You may be thinking of threads. Threads share memory.
fork() creates a new process by duplicating the calling process. The new process, referred to as the child, is an exact duplicate of the calling process.
The entire virtual address space of the parent is replicated in the child.
This is the reason You get same address printed by printf() but physically they are present in different location.
NOTE
Remember when ever we use address of operator(&) we get the virtual address only(which is a relative with respect to your process only).
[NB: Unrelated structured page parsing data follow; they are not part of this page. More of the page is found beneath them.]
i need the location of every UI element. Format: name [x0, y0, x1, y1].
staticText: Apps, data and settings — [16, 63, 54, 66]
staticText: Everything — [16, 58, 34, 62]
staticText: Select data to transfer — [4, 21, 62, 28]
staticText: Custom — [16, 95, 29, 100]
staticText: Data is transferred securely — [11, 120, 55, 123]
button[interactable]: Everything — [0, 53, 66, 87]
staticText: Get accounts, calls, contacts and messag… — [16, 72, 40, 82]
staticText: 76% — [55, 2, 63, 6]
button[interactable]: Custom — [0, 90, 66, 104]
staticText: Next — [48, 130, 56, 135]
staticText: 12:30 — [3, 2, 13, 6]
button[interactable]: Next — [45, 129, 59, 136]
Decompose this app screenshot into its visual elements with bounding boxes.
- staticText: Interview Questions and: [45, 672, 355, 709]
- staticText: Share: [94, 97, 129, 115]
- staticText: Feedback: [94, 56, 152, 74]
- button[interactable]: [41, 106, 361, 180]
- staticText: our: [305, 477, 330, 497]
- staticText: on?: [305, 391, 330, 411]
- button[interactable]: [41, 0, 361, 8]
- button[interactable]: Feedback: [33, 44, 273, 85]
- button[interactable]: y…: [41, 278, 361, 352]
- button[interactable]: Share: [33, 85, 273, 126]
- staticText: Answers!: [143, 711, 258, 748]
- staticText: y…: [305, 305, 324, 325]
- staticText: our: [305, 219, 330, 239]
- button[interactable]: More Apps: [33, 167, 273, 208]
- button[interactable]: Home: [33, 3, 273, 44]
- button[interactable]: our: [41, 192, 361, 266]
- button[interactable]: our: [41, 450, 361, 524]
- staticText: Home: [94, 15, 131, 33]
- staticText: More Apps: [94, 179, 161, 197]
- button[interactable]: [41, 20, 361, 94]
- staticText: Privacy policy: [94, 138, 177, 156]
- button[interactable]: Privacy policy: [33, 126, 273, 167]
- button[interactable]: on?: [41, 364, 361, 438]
The physical address are only managed by memory manager of your operating system(a primary service of your os).
for more information use command in your linux shell
man 2 fork
Related
I have the code:
int a = 0;
if (fork() == 0) {
a = a + 1;
printf("%d \n", a);
} else {
a = a - 1;
printf("%d \n", a);
}
And I want to know whether or not this code will always print different values for the 2 prints?
Or if we will have context switch after the son process will add 1 and then the father process will do minus 1. In this case we will get same value. The thing is I'm not sure if the variable 'a' is duplicated and each process will have different copy of it (and then we will always get different values), or is shared (and then the situation I mentions can cause the same value to be printed twice)?
Thanks a lot!
A forked child doesn't share its address space with its parent. It gets a copy, although as an optimization, that copy may be a lazy, copy-on-write copy, which is what Linux does.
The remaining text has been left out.